恶性肿瘤体液性高钙血症(HHM)至少部分是由肿瘤分泌甲状旁腺激素相关肽(PTHrP)引起的,但越来越多的证据表明,其他骨吸收肽如细胞因子白细胞介素-1α(IL-1α)也与PTHrP共同分泌。体内和体外给予PTHrP通常会模拟PTH本身的作用,导致骨吸收和骨形成增加。然而,HHM中的骨具有骨转换解偶联的特征,即骨吸收增加而骨形成减少。我们进行了实验,以确定IL-1α是否可能改变PTHrP的作用并导致解偶联。因此,我们通过皮下渗透微型泵给100 g雄性大鼠单独注射合成的PTHrP-(1-34)(2微克/100克/天)、单独注射重组IL-1α(1.5微克/100克/天)、以先前剂量同时注射两种肽或仅注射载体。我们将每组12只大鼠分为5组(PTHrP组、IL-1α组、PTHrP加IL-1α组、自由进食对照组和与PTHrP加IL-1α组配对喂养的对照组),持续输注14天。在研究结束时,采集血液和尿液进行化学测量,并收获胫骨和股骨进行组织形态计量学分析以及从骨膜细胞中提取RNA。正如预期的那样,PTHrP诱导了高钙血症、相对低磷血症、磷尿症和骨量减少。成骨细胞数量增加,但破骨细胞数量未增加。
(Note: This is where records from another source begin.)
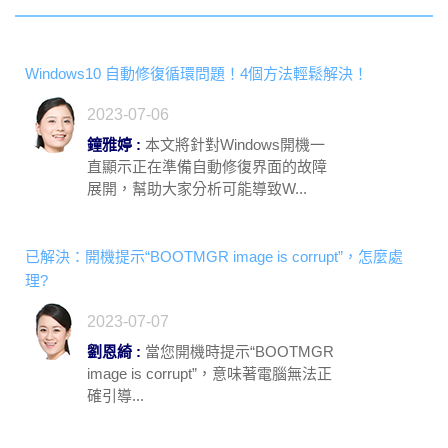
Windows10 自動修復循環問題！4個方法輕鬆解決！
2023-07-06
鐘雅婷 :
本文將針對Windows開機一
直顯示正在準備自動修復界面的故障
展開，幫助大家分析可能導致W...
已解決：開機提示“BOOTMGR image is corrupt”，怎麼處
理?
2023-07-07
劉恩綺 :
當您開機時提示“BOOTMGR
image is corrupt”，意味著電腦無法正
確引導...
骨形成指标未改变或降低。所选剂量的IL-1α除了减少纵向骨生长外,没有统计学上的显著影响,但与PTHrP联合使用时,IL-1α可减轻高钙血症、低磷血症和磷尿症。与对血液和尿液的影响相反,IL-1α与PTHrP对骨测量的影响没有显著相互作用。骨膜细胞mRNA的Northern分析表明,PTHrP降低了骨钙素的表达,但不影响甘油醛-3-磷酸脱氢酶的表达;IL-1α没有额外影响。这些数据表明:1)单独持续给予PTHrP可能会诱导骨转换解偶联,皮质骨形成减少;2)IL-1α似乎强烈抑制PTHrP的肾脏作用,对其骨作用的抑制作用较弱(如果有),从而降低其高钙血症、磷尿症和低磷血症作用;3)IL-1α以及可能的其他肽细胞因子与PTHrP共同分泌可能会改变HHM的临床表现。